When we first met, he was in the middle of a protracted battle with a large housing association. His west London flat, and the block it occupied, were due for demolition. The other tenants had already moved on but Pete was absolutely determined not to quit his flat until the association found him acceptable alternative accommodation. For months and months he refused to yield, and this dogged display must have caused untold irritation and aggravation within the offices of the association.

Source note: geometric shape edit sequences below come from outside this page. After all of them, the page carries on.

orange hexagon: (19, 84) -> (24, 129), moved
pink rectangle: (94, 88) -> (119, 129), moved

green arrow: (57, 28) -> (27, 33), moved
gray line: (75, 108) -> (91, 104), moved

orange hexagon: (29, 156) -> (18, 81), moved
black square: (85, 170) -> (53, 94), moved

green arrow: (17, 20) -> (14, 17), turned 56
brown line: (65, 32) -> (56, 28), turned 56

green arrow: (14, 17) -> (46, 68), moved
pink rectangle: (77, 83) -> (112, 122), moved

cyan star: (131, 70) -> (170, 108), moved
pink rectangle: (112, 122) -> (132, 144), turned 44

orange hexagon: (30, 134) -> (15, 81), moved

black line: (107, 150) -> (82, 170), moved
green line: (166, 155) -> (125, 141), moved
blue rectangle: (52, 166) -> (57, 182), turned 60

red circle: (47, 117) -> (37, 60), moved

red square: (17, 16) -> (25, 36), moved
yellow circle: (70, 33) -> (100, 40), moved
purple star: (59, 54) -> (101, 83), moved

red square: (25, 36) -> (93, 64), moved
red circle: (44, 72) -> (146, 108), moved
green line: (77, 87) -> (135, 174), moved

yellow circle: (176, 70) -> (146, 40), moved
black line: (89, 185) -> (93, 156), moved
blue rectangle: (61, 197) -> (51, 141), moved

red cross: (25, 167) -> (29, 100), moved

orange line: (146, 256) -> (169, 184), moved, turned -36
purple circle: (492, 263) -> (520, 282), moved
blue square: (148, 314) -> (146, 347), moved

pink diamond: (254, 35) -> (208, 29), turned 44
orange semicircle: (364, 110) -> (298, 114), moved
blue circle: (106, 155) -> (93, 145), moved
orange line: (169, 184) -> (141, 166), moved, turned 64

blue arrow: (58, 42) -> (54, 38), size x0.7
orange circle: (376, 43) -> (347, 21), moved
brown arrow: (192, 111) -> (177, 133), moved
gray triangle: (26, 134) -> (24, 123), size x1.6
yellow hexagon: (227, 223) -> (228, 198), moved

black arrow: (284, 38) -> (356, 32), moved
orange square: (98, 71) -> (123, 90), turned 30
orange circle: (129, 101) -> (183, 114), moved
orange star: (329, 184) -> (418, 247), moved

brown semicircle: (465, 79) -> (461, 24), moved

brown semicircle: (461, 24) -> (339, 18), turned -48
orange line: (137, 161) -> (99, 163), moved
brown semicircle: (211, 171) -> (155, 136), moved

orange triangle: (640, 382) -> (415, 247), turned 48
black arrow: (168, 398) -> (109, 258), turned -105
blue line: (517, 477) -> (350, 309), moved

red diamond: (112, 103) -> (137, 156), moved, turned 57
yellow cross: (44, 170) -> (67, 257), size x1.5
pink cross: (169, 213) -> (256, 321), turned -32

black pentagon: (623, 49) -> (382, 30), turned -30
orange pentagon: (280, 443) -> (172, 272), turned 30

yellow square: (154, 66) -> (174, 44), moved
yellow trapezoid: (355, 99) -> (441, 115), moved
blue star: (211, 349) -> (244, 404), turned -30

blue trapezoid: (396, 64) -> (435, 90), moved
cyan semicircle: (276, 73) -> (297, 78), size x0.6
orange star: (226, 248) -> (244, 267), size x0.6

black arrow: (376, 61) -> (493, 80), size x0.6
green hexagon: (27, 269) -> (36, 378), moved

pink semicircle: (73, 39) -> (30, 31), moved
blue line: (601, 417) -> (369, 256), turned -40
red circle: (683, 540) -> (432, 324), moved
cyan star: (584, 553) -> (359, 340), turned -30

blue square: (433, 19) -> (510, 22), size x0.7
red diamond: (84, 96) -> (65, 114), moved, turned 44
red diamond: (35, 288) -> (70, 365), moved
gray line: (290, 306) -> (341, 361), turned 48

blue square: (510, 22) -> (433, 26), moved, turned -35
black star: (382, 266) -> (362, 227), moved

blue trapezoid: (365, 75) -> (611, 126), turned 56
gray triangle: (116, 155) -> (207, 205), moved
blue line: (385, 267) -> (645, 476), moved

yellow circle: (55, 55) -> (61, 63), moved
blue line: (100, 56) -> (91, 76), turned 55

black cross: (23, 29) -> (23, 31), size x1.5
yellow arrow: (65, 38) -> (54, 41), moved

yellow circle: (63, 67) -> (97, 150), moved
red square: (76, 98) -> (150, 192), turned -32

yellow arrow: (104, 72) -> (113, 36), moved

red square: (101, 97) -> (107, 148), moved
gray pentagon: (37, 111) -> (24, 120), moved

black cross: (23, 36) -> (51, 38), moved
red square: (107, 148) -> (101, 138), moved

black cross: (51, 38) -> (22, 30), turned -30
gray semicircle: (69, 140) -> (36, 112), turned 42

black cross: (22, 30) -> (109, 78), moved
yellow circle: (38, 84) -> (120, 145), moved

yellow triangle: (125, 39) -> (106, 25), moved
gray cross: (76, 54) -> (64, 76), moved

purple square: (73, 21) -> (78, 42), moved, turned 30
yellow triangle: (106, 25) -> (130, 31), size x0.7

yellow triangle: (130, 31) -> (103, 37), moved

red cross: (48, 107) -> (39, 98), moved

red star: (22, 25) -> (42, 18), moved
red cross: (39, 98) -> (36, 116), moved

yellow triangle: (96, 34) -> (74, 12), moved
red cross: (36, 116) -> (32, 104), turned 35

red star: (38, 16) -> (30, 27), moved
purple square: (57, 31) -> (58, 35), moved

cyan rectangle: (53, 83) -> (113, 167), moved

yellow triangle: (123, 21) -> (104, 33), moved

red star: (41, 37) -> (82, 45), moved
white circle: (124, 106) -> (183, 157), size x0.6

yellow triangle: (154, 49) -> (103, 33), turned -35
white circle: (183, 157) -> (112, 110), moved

Pete enjoyed kicking against the pricks. At this time I was working for the lobbying organisation that represented landlords. Back then I was trying quite hard to become a photographer, taking photographs almost constantly. We didn't talk about work but Pete seemed to instinctively know I hated my job, and was desperate for a way out. Given his associations with photography, I was quietly pleased when Pete showed some interest, without being overly critical or sycophantic about the photographs I had taken. He showed me the plate camera his father had owned, and we talked about taking some photographs with it another time.
One particular Christmas it had snowed heavily in the Highlands, and we were holed up at the in-laws remote cottage. Also cognisant of my burgeoning interest in photography my mother in law had very kindly set up a little darkroom in one of the upstairs bathrooms, with a very antiquated That day I took some portraits of the family and after dinner Pete and I spent a couple of boozy hours in the dark making prints of the negatives I'd developed that day. Pete was able to make perfect prints just from looking at the images under the lens of the enlarger. He seemed particularly chuffed with the print of his sister, but my favourite portrait is his: there is an intensity about his gaze which captures him precisely at that moment.
On another visit we were walking through Inverness, me trying to take photographs, him trying to engage me in conversation, when we passed a charity shop. In the window display we spotted two old Olympus SLRs, virtually antique and in perfect condition. While I ummed and ahhed about buying one, or both, Pete launched into a negotiation over the price, during which he managed to convince the two ladies behind the counter to knock off a tenner. I began to see how he'd managed to survive for all those years under the radar.
A couple of years later Pete came for lunch at our old house in Sydenham. He had brought over a ten rolls of AGFA Vista film which he'd stashed in his loft from way back when, saving me the best part of fifty quid. Several were used in tandem with the Olympus SLR for my Land of Eagles series.
After lunch I had to run out on some errand or other and Pete came with me. As we made our way along Adamsrill Road and past Mayow Park we passed the time chatting about something I can't recall now. I left him at the bus stop on Sydenham High Street, shook his hand and walked on. That was the last time I saw him.
After our family relocated to Scotland I hoped to see him again; that he would have come up, stayed for a few days, stretched out his legs and got comfortable, as he always did, listened to some records and shared some whiskey. Helen's parents were half-expecting Pete would move into their place in Inverness in the coming years. There would have been time to do all those things. Retrospectively, there always is. Regrettably, it wasn't to be.
Rest in peace, Pete. We'll miss you.